69: Bill O’Reilly

69: Bill O’Reilly

From Chicken Soup for the Soul: Billy Graham & Me

• 69 •
BILL O’REILLY

Bestselling author, commentator and host of Fox News Channel’s The O’Reilly Factor

I’ve been aware of the Reverend Billy Graham and his work almost all my life. When I was a little kid my parents would watch him on television when he was preaching at his crusades. Then we saw him with Bob Hope and then again when he was engaged in other church activities. When I was older I noticed that he was very often with U.S. Presidents.

He came across to me as a very decent man. Although I’m a Roman Catholic, and he is a Protestant preacher, I just thought the message was very simple. He seemed to be a guy who loved his country and just wanted people to practice the basic tenets of the Christian religion, such as loving your neighbor as yourself.

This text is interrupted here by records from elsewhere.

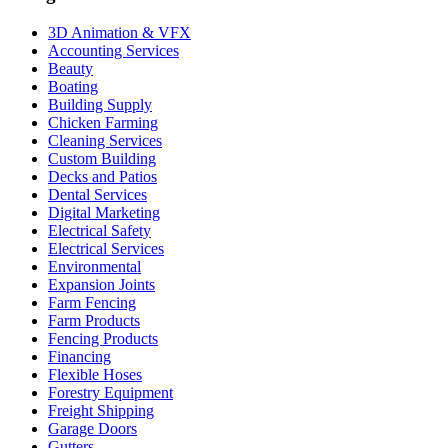
3D Animation & VFX
Accounting Services
Beauty
Boating
Building Supply
Chicken Farming
Cleaning Services
Custom Building
Decks and Patios
Dental Services
Digital Marketing
Electrical Safety
Electrical Services
Environmental
Expansion Joints
Farm Fencing
Farm Products
Fencing Products
Financing
Flexible Hoses
Forestry Equipment
Freight Shipping
Garage Doors
Gutters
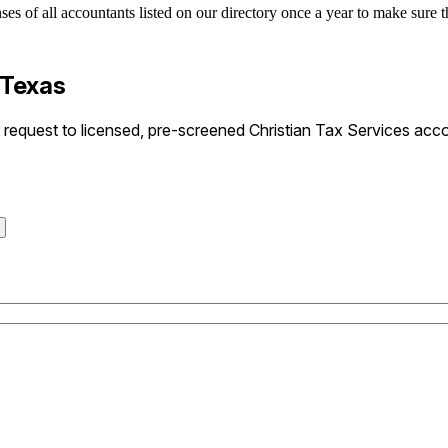
es of all accountants listed on our directory once a year to make sure th
 Texas
equest to licensed, pre-screened Christian Tax Services accou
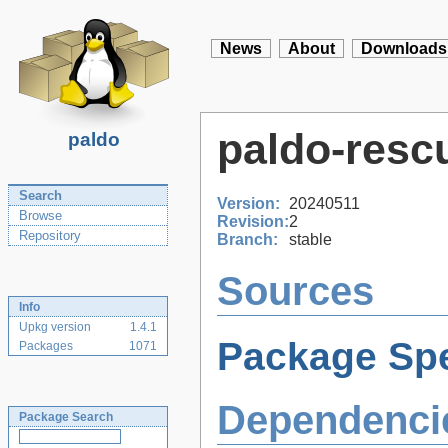
News
About
Downloads
paldo-resc
paldo
Search
Version:
20240511
Browse
Revision:
2
Repository
Branch:
stable
Sources
Info
Upkg version
1.4.1
Package Spe
Packages
1071
Dependenci
Package Search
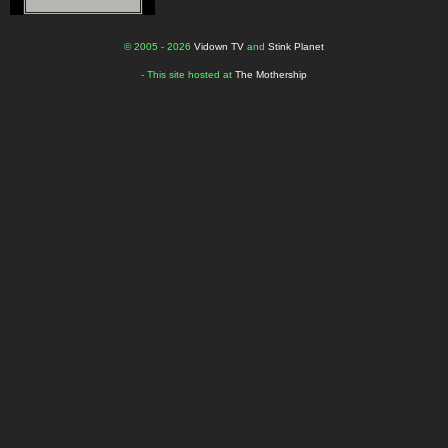
© 2005 - 2026
Vidown TV
and
Stink Planet
- This site hosted at
The Mothership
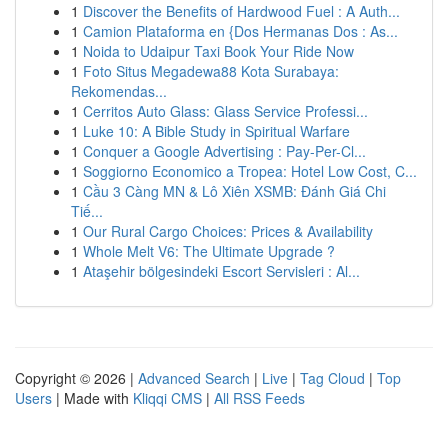
1
Discover the Benefits of Hardwood Fuel : A Auth...
1
Camion Plataforma en {Dos Hermanas Dos : As...
1
Noida to Udaipur Taxi Book Your Ride Now
1
Foto Situs Megadewa88 Kota Surabaya:
Rekomendas...
1
Cerritos Auto Glass: Glass Service Professi...
1
Luke 10: A Bible Study in Spiritual Warfare
1
Conquer a Google Advertising : Pay-Per-Cl...
1
Soggiorno Economico a Tropea: Hotel Low Cost, C...
1
Cầu 3 Càng MN & Lô Xiên XSMB: Đánh Giá Chi
Tiế...
1
Our Rural Cargo Choices: Prices & Availability
1
Whole Melt V6: The Ultimate Upgrade ?
1
Ataşehir bölgesindeki Escort Servisleri : Al...
Copyright © 2026 |
Advanced Search
|
Live
|
Tag Cloud
|
Top
Users
| Made with
Kliqqi CMS
|
All RSS Feeds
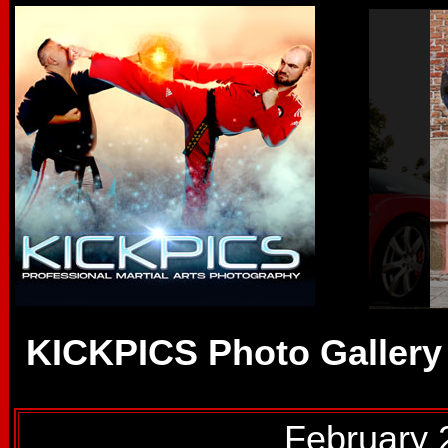
KICKPICS Photo Gallery
February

I admired him for that simple message.

When you are brought up in a religious home like I was, and go to Catholic school, you learn certain things — a basic philosophy about how you should act, what behaviors you should exhibit. Then later, when you notice that somebody is on the same wavelength as you are and puts things in terms that are very easy to understand, you have a positive feeling toward that person. That was how I felt about Billy Graham.

My upbringing in suburban New York City was very different from Reverend Graham’s. We came from two very different parts of the United States. But I did admire the fact that he was trying to do good, and had the respect of so many U.S. Presidents.

I always noticed that he wasn’t a negative guy. Some of the preachers can get a little negative, but he was basically trying to convince people that the kinder you are, the better. He just wanted people to understand that. As for me, I’m a simple guy. I like simple messages. I like consistency. I like very clear-cut topics of discussion, and he provided that.

Billy Graham’s son Franklin told me one time when he was on The O’Reilly Factor that his father watched my program every night. I was surprised. “Why does he take the time to do that?” I asked. And Franklin Graham replied, “He likes the simplicity of the message.” So what I admired about the Reverend Graham, he apparently liked about my show.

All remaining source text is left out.